Berdasar pertimbangan teknis (engineering judgment), dalam analisis keruntuhan
bendungan dapat digunakan konfigurasi lain yang menghasilkan debit puncak yang lebih
besar yang mungkin lebih sesuai untuk suatu kondisi bendungan yang dianalisis.
c. Konfigurasi rekahan pada bagian struktur beton
Keruntuhan atau kegagalan bendungan juga dapat terjadi pada bagian struktur beton
seperti bangunan pelimpah atau pada bendungan beton gravity. Untuk analisis
keruntuhan pada bagian tersebut, lakukan kasus per kasus untuk setiap kondisi
hidrologi. Lebar minimum keruntuhan umumnya sesuai dengan lebar elemen bangunan
atau bagi bendungan beton gravity selebar monolith. Pelajari beberapa komponen yang
berdekatan dengan berbagai waktu kegagalan untuk memnentukan konfigurasi kritis
(yang menghasilkan puncak banjir terbesar).
Kegagalan bagian struktur beton dan bendungan beton gravity, umumnya berupa
keruntuhan tiba-tiba sebagian atau seluruh bangunan, atau pergeseran besar pada
bangunan.
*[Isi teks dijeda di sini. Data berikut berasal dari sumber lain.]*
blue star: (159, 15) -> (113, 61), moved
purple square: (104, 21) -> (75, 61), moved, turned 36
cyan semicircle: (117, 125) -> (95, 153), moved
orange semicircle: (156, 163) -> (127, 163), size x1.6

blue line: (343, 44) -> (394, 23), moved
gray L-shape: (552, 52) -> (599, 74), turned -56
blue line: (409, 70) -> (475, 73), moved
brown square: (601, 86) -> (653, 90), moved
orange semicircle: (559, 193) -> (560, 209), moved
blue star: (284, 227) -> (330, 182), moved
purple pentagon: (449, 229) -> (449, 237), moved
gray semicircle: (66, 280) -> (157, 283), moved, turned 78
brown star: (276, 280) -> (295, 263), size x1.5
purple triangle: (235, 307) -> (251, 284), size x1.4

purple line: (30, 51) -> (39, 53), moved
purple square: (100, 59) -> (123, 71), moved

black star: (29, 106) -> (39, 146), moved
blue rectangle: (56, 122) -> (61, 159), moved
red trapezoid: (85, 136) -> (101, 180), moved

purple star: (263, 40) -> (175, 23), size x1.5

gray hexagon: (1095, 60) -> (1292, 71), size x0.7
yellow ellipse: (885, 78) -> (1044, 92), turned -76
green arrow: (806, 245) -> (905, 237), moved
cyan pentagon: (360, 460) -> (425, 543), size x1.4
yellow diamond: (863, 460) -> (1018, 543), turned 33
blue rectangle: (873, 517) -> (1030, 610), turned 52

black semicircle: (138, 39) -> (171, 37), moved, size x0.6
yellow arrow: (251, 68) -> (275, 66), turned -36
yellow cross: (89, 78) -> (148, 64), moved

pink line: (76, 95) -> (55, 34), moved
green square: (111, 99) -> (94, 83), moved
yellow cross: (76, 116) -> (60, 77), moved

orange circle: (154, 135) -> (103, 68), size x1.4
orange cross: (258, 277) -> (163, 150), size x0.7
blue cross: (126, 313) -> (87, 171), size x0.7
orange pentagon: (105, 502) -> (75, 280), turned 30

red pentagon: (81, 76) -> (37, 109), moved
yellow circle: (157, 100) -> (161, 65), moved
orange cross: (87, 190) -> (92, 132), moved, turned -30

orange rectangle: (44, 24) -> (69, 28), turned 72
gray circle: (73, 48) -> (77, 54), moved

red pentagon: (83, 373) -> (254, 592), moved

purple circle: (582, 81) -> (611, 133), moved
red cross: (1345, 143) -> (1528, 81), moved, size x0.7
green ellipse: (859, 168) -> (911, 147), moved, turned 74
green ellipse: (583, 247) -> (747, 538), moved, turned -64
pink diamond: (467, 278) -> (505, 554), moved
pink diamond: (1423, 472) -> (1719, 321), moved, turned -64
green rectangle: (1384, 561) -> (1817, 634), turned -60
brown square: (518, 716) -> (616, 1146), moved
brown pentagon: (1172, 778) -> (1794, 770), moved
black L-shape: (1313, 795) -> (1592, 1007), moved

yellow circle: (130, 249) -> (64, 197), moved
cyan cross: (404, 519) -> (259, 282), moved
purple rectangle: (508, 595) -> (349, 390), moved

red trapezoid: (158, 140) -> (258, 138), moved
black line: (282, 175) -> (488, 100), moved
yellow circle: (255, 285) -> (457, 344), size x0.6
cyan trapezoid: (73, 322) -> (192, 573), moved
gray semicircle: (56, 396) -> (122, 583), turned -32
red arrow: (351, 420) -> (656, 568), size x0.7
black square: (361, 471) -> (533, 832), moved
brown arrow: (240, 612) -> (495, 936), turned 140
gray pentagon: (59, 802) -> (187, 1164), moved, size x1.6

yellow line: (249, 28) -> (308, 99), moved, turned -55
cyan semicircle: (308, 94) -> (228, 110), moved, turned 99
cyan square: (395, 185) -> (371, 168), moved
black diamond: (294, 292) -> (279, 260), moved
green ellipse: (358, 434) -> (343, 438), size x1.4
Kegagalan dapat terjadi karena:
- Kondisi beban ekstrim seperti banjir besar yang menyebabkan terjadinya peluapan
yang memicu keruntuhan bendungan akibat kegagalan fondasi atau tumpuan;
- Kondisi beban ekstrim yang menyebabkan kapasitas sistem drainasi tidak cukup
untuk mengalirkan air drainasi (overload), atau karen sistem drainasi mengalami
kegagalan sehingga mengakibatkan tekanan angkat (uplift) yang terlalu tinggi dan
pergeseran bendungan ke hilir;
- Deformasi yang terlalu besar karena terjadinya penurunan fondasi, atau kegagalan
bangunan karena hilangnya dukungan (loss of support) dari fondasi atau tumpuan.
d. Waktu keruntuhan tubuh bendungan urugan
Asumsikan konfigurasi keruntuhan pada bendungan urugan tanpa memperhitungkan
mekanisme keruntuhannya. Pada umumnya waktu atau durasi proses keruntuhan
bendungan akan berpengaruh pada debit puncak banjir. Dalam analisis, pilih durasi
proses keruntuhan yang menghasilkan debit banjir terbesar. Durasi keruntuhan diasumsi
berdasar pertimbangan ahli bendungan. Durasi yang lebih pendek mungkin lebih cocok
pada pada situasi tertentu. Durasi proses keruntuhan yang lebih lama dapat digunakan
Pedoman Rencana Tindak Darurat Bendungan 2013-Ketentuan Analisis Keruntuhan Bendungan B -3
dalam pemodelan apabila pemodelan memerlukan stabilitas dalam proses perhitungan
dan apabila durasi proses keruntuhan tidak banyak berpengaruh pada debit puncak
rekahan. Hal ini sering terjadi pada bendungan dengan volume tampungan besar
dimana perubahan elevasi muka air waduk relatif kecil selama proses keruntuhan
berlangsung.

e. Waktu keruntuhan pada komponen struktur beton


Tentukan waktu keruntuhan untuk setiap konfigurasi keruntuhan pada komponen
struktur beton satu demi satu. Ketika melakukan analisis keruntuhan pada satu elemen
komponen struktur beton, seperti satu penopang slab pada bendungan penopang
(buttress) atau satu monolith pada bagian bendungan beton gravity, keruntuhan harus
diasumsikan terjadi secara mendadak. Lakukan pula analisis keruntuhan pada
elemen/monolith yang berdekatan (di samping kiri dan kanan) dengan elemen pertama
(yang telah runtuh lebih dulu secara mendadak), dengan berbagai waktu proses
keruntuhan untuk memperoleh konfigurasi yang paling kritis. Durasi proses keruntuhan
ditentukan berdasar proses erosi pada fondasi yang memicu terjadi keruntuhan. Durasi
proses keruntuhan komponen struktur beton pada fondasi alluvial biasanya tidak lebih
dari 30 menit dan pada fondasi batuan biasanya tidak lebih dari 1 jam. Didalam
melakukan analisis, harus memperhitungkan kemungkinan terjadinya proses keruntuhan
secara bersamaan pada elemen di samping kiri dan kanan elemen pertama yang telah
runtuh lebih dulu.

Gambar 3 : Sketsa variable rekahan


Keterangan:
Bb : Lebar dasar rekahan
Bavg : Lebar rerata rekahan
Hb : Tinggi rekahan, jarak vertikal dari dasar rekahan sampai puncak bendungan
Hw : Kedalaman air waduk maksimum di belakang rekahan
Wavg : Lebar rerata tubuh bendungan
Wavg : Lebar rerata tubuh bendungan
Zb : Kemiringan lereng rekahan (Zb horisontal: 1 vertikal)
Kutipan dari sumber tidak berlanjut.